While designing Touch Charts, we took into account that mobile has two devices types: phones and tablets; and two orientations: portrait and landscape. Touch Charts adapts to device size and orientation by creating different layouts for the charts legend. Where there’s limited screen real estate, the legend is activated via a slide-out menu so users can focus on the data. When there’s enough screen real estate (on a tablet, for example) legends are shown inline. In both cases, Legend Views extend from DataView, so they’re fully configurable Sencha Touch components.

Animated and Interactive

The best part of building in a modern browser for mobile is being able to build Charts that are mobile specific, so we have the ability to add gesture control. The gestural interactions are completely configurable, so on any chart you can change the kinds of interactions you want to use. For example, you can enable a pie chart to spin with a drag or a pinch.

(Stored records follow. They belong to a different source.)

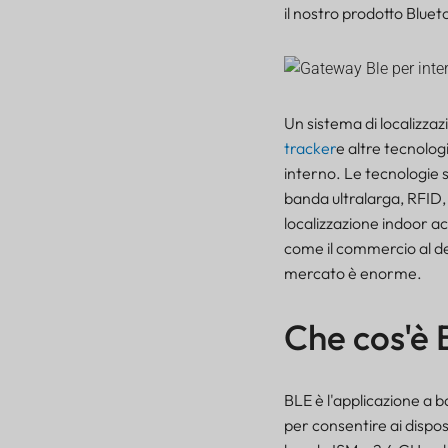
il nostro prodotto Bluet
Un sistema di localizzaz
tracker
e altre tecnolog
interno. Le tecnologie 
banda ultralarga, RFID, 
localizzazione indoor ac
come il commercio al det
mercato è enorme.
Che cos'è
BLE è l'applicazione a 
per consentire ai dispos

On a bar graph you can let your users pinch to zoom, drag to pan, swap between a grouped and stacked bar with a swipe, and more. You can also add interactions directly on an axis and expose more gestures on the chart itself.

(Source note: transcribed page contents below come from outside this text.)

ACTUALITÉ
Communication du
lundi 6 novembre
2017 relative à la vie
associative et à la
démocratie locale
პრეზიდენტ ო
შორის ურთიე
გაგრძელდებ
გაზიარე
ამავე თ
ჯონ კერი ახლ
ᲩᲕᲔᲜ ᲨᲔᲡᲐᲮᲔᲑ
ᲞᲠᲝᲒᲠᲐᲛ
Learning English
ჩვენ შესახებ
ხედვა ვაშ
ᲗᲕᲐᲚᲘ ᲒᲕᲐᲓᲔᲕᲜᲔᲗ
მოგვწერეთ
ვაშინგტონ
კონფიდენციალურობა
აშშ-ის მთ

Anybody who has experience in HTML5 knows that mobile WebKit browsers differ, sometimes significantly. One key issue that we came across when building Touch Charts was the lack of consistent multi-touch browser events in different browsers. Android most notably doesn’t handle this well until Android 3.x. This posed a problem when using pinch-to-zoom on an axis, so Touch Charts provides a compatibility mode that enables the user to toggle between zoom and pan modes with older HTML5 browsers but use gestures on more capable browsers.

Style via SASS

Much like Sencha Touch, all charts in Touch Charts are stylable using SASS. Changes to the look and feel of a chart, like those to gradients, drop shadows, fonts, and colors, can be implemented with variables and mixing inside SCSS files.